Earlier on Wednesday, the eurozone rescue fund, the European Financial Stability Facility, was forced to postpone a €3bn, 10-year bond issue for the bail-out of Ireland because of the deep uncertainty on financial markets sparked by the Greek announcement.
Markets remained volatile with the European Central Bank forced to intervene in the Italian bond markets to stabilise prices. The ECB bought about €2bn of Italian debt on Wednesday after buying as much as €5bn on Tuesday, traders said.
Italian 10-year benchmark bond yields, however, were steady at 6.19 per cent, below the level of 6.5 per cent, which markets think are unsustainable.
Mr Papandreou was summoned to an emergency meeting in Cannes on the eve of Thursday’s G20 gathering of the world’s leading economies in a bid to clarify the situation before the summit got under way.
The Greek prime minister wrote to European Union leaders on Tuesday detailing plans to renegotiate parts of the Brussels bail-out deal, which would then be put to a referendum, the senior official said.
“Nobody is going to negotiate with the threat of a referendum,” the official said. “They cannot expect people to put money there.

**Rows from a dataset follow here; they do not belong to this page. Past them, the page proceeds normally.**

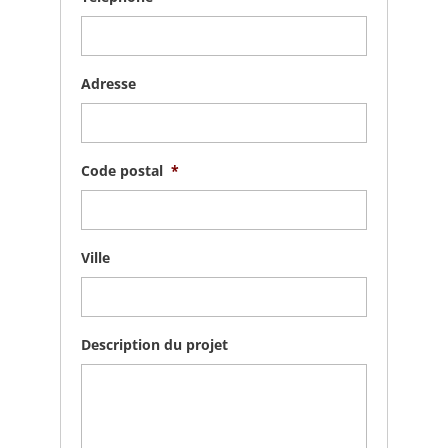
Adresse
Code postal
*
Ville
Description du projet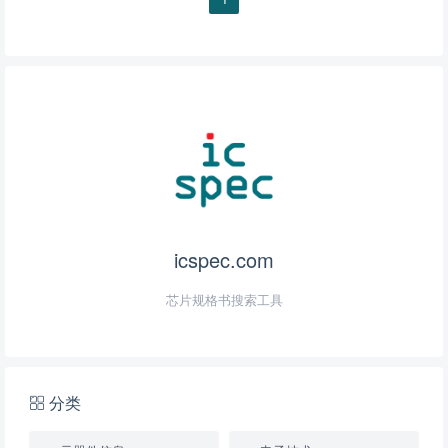
icspec.com
芯片规格书搜索工具
分类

We came to an agreement and two days afterwards they say they can’t implement the agreement. That is not serious.”
The EU portion of the €8bn tranche of European and International Monetary Fund aid was signed off by eurozone finance ministers less than two weeks ago but has not yet been paid. Greece has to make a €12bn bond repayment on December 11.
“If they want to have a referendum, that’s of course their right, and we very much respect democracy,” the senior official said. “But in that case, they probably should not expect the others to pay out money before they get the answer.”

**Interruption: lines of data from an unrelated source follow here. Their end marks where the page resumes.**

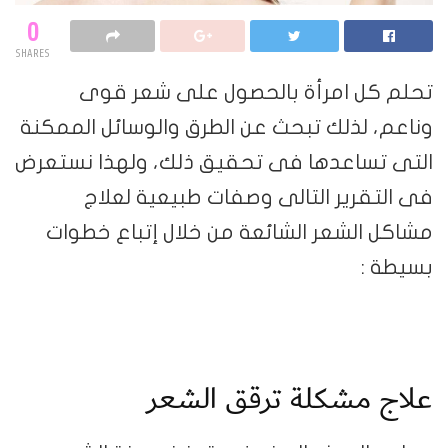
0
SHARES
تحلم كل امرأة بالحصول على شعر قوى
وناعم، لذلك تبحث عن الطرق والوسائل الممكنة
التى تساعدها فى تحقيق ذلك، ولهذا نستعرض
فى التقرير التالى وصفات طبيعية لعلاج
مشاكل الشعر الشائعة من خلال إتباع خطوات
بسيطة :
علاج مشكلة ترقق الشعر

Mr Sarkozy and Ms Merkel are demanding that the Greek government sticks to its commitments made at the Brussels summit. If a referendum goes ahead they want it held as quickly as possible and to be framed as a choice over Greece’s continued membership of the eurozone, not on the specific issue of the rescue plan.
French prime minister Francois Fillon told the National Assembly in Paris: “The terms of the referendum must be clear … Greece must quickly and unambiguously choose whether or not they want to retain their place in the eurozone.”
Mr Papandreou, under severe political pressure at home over the unpopularity of the austerity measures demanded by the rescue plan, won backing for a referendum from his government early on Wednesday, which is likely to be held in mid-December.
People close to the ruling Pasok party indicated that Mr Papandreou wanted a vote on the rescue package but constitutional lawyers said it would have to be on a broader national issue, indicating that it could be centred on support for Greece’s EU and eurozone membership.